Sommersprossen vom Zahnarzt

Maria Büchler

von Maria Büchler

Story

Zahnarztbesuche zählen nicht unbedingt zu meinen Hobbies. Obwohl ich nicht viel zu befürchten habe. Mit meinen Beisserchen kann ich eigentlich ganz zufrieden sein. Die bereiten mir auch ohne allzu eifrige Pflege keine grossen Probleme.

Bis auf die Weisheitszähne. Die wurden plötzlich lästig und mussten entfernt werden. Ohne mir viel dabei zu denken, holte ich mir einen Termin und setzte mich pünktlich und zuversichtlich auf den Behandlungsstuhl des Zahnarztes.

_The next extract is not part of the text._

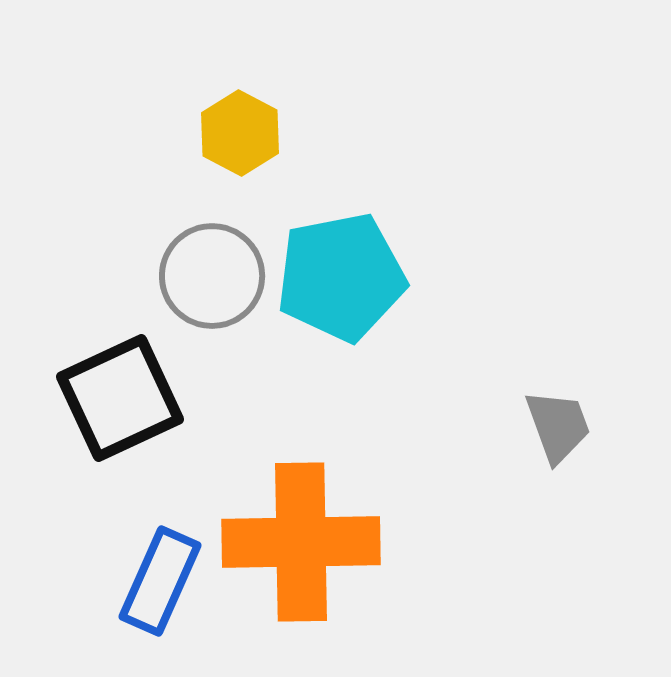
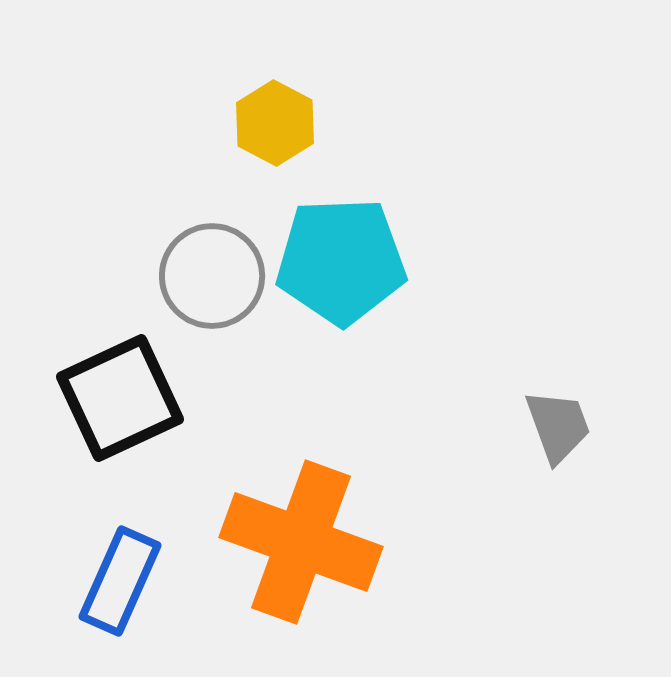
yellow hexagon: moved 35 px right, 10 px up
cyan pentagon: moved 16 px up; rotated 9 degrees clockwise
orange cross: rotated 21 degrees clockwise
blue rectangle: moved 40 px left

Die Spritze tat rasch ihre Wirkung, mein Mund wurde taub. Relativ entspannt harrte ich der Extraktion, denn es waren ja keine Schmerzen zu erwarten. Die Assistentin legte mir ein Lätzchen um und die Gerätschaften zurecht, der Zahnarzt begann sein Werk.

Es ruckelte ein wenig, Metall klang leise an meine Zähne. Nun musste wohl eine Zange am Werk sein, denn ein gewisser Zug war zu spüren. Nein, nichts tat weh. Die Spritze hielt, was sie versprochen hatte. Ab und zu hörte ich gemurmelte Anweisungen.

Es ruckelte erneut. Es zog. Offenbar immer noch ohne jeden Erfolg. Der Arzt begann lauter zu sprechen:

«Der will nicht heraus. Tja, da werden wir wohl das Stemmeisen holen müssen.»

Na, das klang aber verheissungsvoll! Nun gut, wenn es sein musste… Der Mund war immerhin weiträumig gefühllos.

Mit einem metallenen Gerät zertrümmerte der Arzt den betreffenden Zahn. Die Assistentin saugte im Mund einen Teil der Flüssigkeiten ab, den anderen fühlte ich auf meinem Gesicht landen. So viel spürte ich denn doch. Aber Hauptsache, es ging vorwärts.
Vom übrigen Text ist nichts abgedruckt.